Location: Sydney, NSW
Yep, i had thought of track being intact but the formation being destroyed, though was leaving it open to the floor to see if there was a workaround.  Seems not unfortunately.....
  YM-Mundrabilla Minister for Railways

Location: Mundrabilla but I'd rather be in Narvik
The only workaround is people on the ground and that aint going to happen.
  Lockspike Deputy Commissioner

With continously welded rail, is there any way of using any sort of automated means to detect track issues? Eg with electric currents?
james.au
An open circuit or a short circuit will cause a track circuit to 'drop out', which is highly desirable when indicating the presence of a train. However, our much debated topic of mud holes can also cause a track circuit to drop out, or even just wet track. Signal electricians can experience difficulty achieving correct track circuit impedance so that wet track (especially if there is a lot of 'fines' in the ballast) is ignored, but a train is detected. It would be great if flooded track could be detected over merely wet track.
  james.au Minister for Railways

Location: Sydney, NSW
Thanks for the answers guys.

Another one for you - what sort of driver protection in trains exists.  Seat belts?  Air bags?? (unlikely id think).  If it was a washout, for a loco to end up on its side like it has, there must be a fair jolt.  One of the drivers is still in hospital too.
  RTT_Rules Oliver Bullied, CME

Location: Dubai UAE
The biggest issue with a pure Sulfuric spill is usually the dilution as there is a huge amount of heat evolved, however as it was a flood, this issue should be resolved with massive dilution.
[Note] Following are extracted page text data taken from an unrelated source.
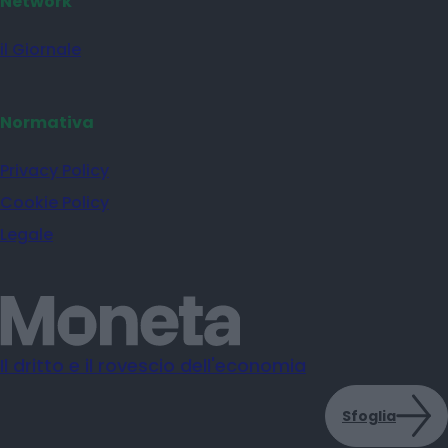
Network
il Giornale
Normativa
Privacy Policy
Cookie Policy
Legale
Il dritto e il rovescio dell'economia
Sfoglia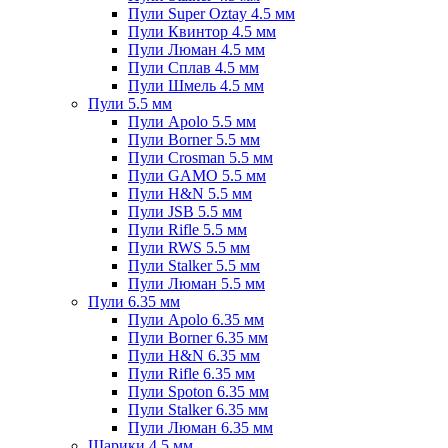
Пули Super Oztay 4.5 мм
Пули Квинтор 4.5 мм
Пули Люман 4.5 мм
Пули Сплав 4.5 мм
Пули Шмель 4.5 мм
Пули 5.5 мм
Пули Apolo 5.5 мм
Пули Borner 5.5 мм
Пули Crosman 5.5 мм
Пули GAMO 5.5 мм
Пули H&N 5.5 мм
Пули JSB 5.5 мм
Пули Rifle 5.5 мм
Пули RWS 5.5 мм
Пули Stalker 5.5 мм
Пули Люман 5.5 мм
Пули 6.35 мм
Пули Apolo 6.35 мм
Пули Borner 6.35 мм
Пули H&N 6.35 мм
Пули Rifle 6.35 мм
Пули Spoton 6.35 мм
Пули Stalker 6.35 мм
Пули Люман 6.35 мм
Шарики 4.5 мм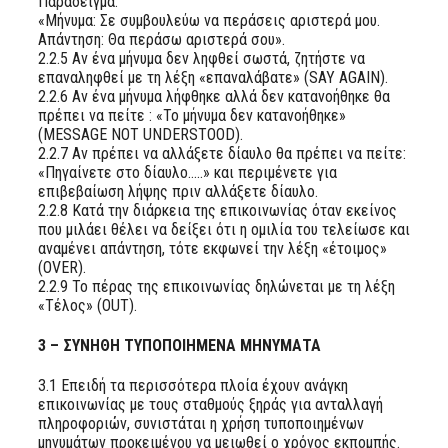
Παράδειγμα:
«Μήνυμα: Σε συμβουλεύω να περάσεις αριστερά μου.
Απάντηση: Θα περάσω αριστερά σου».
2.2.5 Αν ένα μήνυμα δεν ληφθεί σωστά, ζητήστε να
επαναληφθεί με τη λέξη «επαναλάβατε» (SAY AGAIN).
2.2.6 Αν ένα μήνυμα λήφθηκε αλλά δεν κατανοήθηκε θα
πρέπει να πείτε : «Το μήνυμα δεν κατανοήθηκε»
(MESSAGE NOT UNDERSTOOD).
2.2.7 Αν πρέπει να αλλάξετε δίαυλο θα πρέπει να πείτε:
«Πηγαίνετε στο δίαυλο…..» και περιμένετε για
επιβεβαίωση λήψης πριν αλλάξετε δίαυλο.
2.2.8 Κατά την διάρκεια της επικοινωνίας όταν εκείνος
που μιλάει θέλει να δείξει ότι η ομιλία του τελείωσε και
αναμένει απάντηση, τότε εκφωνεί την λέξη «έτοιμος»
(OVER).
2.2.9 Το πέρας της επικοινωνίας δηλώνεται με τη λέξη
«Τέλος» (OUT).
3 – ΣΥΝΗΘΗ ΤΥΠΟΠΟΙΗΜΕΝΑ ΜΗΝΥΜΑΤΑ
3.1 Επειδή τα περισσότερα πλοία έχουν ανάγκη
επικοινωνίας με τους σταθμούς ξηράς για ανταλλαγή
πληροφοριών, συνιστάται η χρήση τυποποιημένων
μηνυμάτων προκειμένου να μειωθεί ο χρόνος εκπομπής.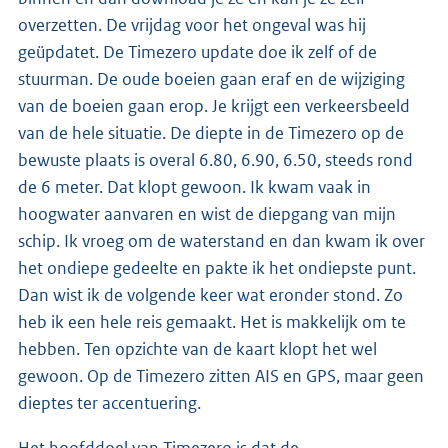
overzetten. De vrijdag voor het ongeval was hij
geüpdatet. De Timezero update doe ik zelf of de
stuurman. De oude boeien gaan eraf en de wijziging
van de boeien gaan erop. Je krijgt een verkeersbeeld
van de hele situatie. De diepte in de Timezero op de
bewuste plaats is overal 6.80, 6.90, 6.50, steeds rond
de 6 meter. Dat klopt gewoon. Ik kwam vaak in
hoogwater aanvaren en wist de diepgang van mijn
schip. Ik vroeg om de waterstand en dan kwam ik over
het ondiepe gedeelte en pakte ik het ondiepste punt.
Dan wist ik de volgende keer wat eronder stond. Zo
heb ik een hele reis gemaakt. Het is makkelijk om te
hebben. Ten opzichte van de kaart klopt het wel
gewoon. Op de Timezero zitten AIS en GPS, maar geen
dieptes ter accentuering.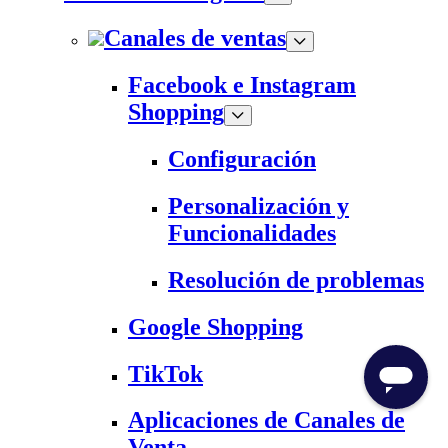
Canales de ventas
Facebook e Instagram
Shopping
Configuración
Personalización y
Funcionalidades
Resolución de problemas
Google Shopping
TikTok
Aplicaciones de Canales de
Venta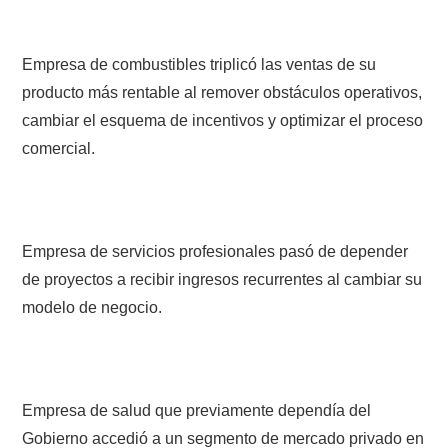
Empresa de combustibles triplicó las ventas de su
producto más rentable al remover obstáculos operativos,
cambiar el esquema de incentivos y optimizar el proceso
comercial.
Empresa de servicios profesionales pasó de depender
de proyectos a recibir ingresos recurrentes al cambiar su
modelo de negocio.
Empresa de salud que previamente dependía del
Gobierno accedió a un segmento de mercado privado en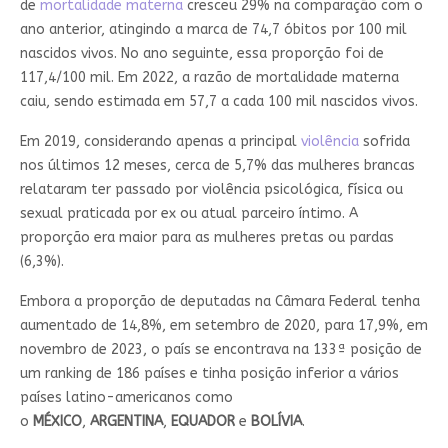
de
mortalidade materna
cresceu 29% na comparação com o
ano anterior, atingindo a marca de 74,7 óbitos por 100 mil
nascidos vivos. No ano seguinte, essa proporção foi de
117,4/100 mil. Em 2022, a razão de mortalidade materna
caiu, sendo estimada em 57,7 a cada 100 mil nascidos vivos.
Em 2019, considerando apenas a principal
violência
sofrida
nos últimos 12 meses, cerca de 5,7% das mulheres brancas
relataram ter passado por violência psicológica, física ou
sexual praticada por ex ou atual parceiro íntimo. A
proporção era maior para as mulheres pretas ou pardas
(6,3%).
Embora a proporção de deputadas na Câmara Federal tenha
aumentado de 14,8%, em setembro de 2020, para 17,9%, em
novembro de 2023, o país se encontrava na 133ª posição de
um ranking de 186 países e tinha posição inferior a vários
países latino-americanos como
o
MÉXICO
,
ARGENTINA
,
EQUADOR
e
BOLÍVIA
.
For humans and mother nature, the acid itself bothersom as it will dissolve you, but normally does not release toxic gases unless the reaction releases SO2. Clean up in this case would be to dump lime and/or limestone in the river, however as the area is in flood I'm thinking it maybe a pointless exercise unless the spilit acid was contained. Its a pretty strong acid so there will need to be a huge amount of dilution before the fish are not harmed.
  RTT_Rules Oliver Bullied, CME

Location: Dubai UAE
for a loco to end up on its side like it has, there must be a fair jolt.  
james.au
hence why they went to hospital.

Trains are far less likely to be in a collision or derailment than road based traffic and generally most smaller things they hit the law of tonnage protects the driver(s). However if the tonnage is reversed then no airbag is going to protect the driver from another say 120t loco at 100km/hr.
  Expost Deputy Commissioner

I have chatted with one of the drivers involved on FB, and he is pretty happy to have got out of it fairly lightly. In his words, God was looking down on us, and he did good.
  YM-Mundrabilla Minister for Railways

Location: Mundrabilla but I'd rather be in Narvik
With continously welded rail, is there any way of using any sort of automated means to detect track issues? Eg with electric currents?
An open circuit or a short circuit will cause a track circuit to 'drop out', which is highly desirable when indicating the presence of a train. However, our much debated topic of mud holes can also cause a track circuit to drop out, or even just wet track. Signal electricians can experience difficulty achieving correct track circuit impedance so that wet track (especially if there is a lot of 'fines' in the ballast) is ignored, but a train is detected. It would be great if flooded track could be detected over merely wet track.
Lockspike
Most of the country of which we speak is not track circuited and in any case the water does not have to reach rail level to cause a washaway.
  RTT_Rules Oliver Bullied, CME

Location: Dubai UAE
And how many photos have we all seen of rails dangling in the air after the ground, ballast or bridge has been washed away, sometimes decades later.